[Collected data]
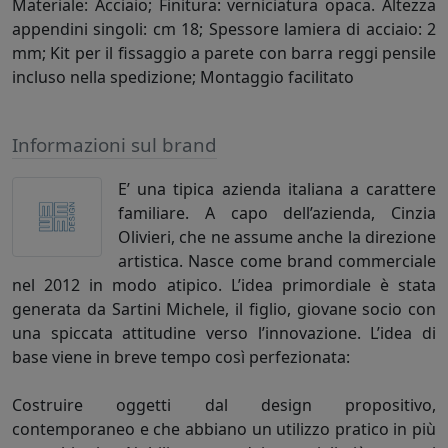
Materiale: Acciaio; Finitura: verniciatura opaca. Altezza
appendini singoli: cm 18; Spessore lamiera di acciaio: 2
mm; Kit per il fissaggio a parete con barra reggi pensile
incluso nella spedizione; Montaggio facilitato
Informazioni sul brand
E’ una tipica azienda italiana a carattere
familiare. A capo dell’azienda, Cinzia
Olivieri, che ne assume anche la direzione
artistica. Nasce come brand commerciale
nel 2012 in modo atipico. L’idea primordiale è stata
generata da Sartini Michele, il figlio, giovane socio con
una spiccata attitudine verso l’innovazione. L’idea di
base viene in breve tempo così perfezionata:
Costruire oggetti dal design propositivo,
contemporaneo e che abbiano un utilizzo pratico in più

...

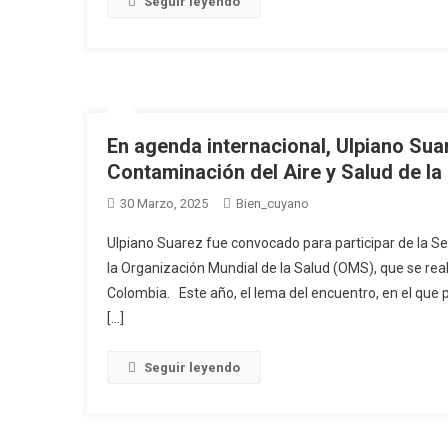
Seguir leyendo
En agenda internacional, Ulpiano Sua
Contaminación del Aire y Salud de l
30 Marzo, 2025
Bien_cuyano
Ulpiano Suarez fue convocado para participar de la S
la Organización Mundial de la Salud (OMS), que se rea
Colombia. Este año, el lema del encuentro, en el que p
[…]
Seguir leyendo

**Problem requirements:** Return all lines above that mention the word "Ulpiano".

**Exercise answer:**
En agenda internacional, Ulpiano Sua
Ulpiano Suarez fue convocado para participar de la S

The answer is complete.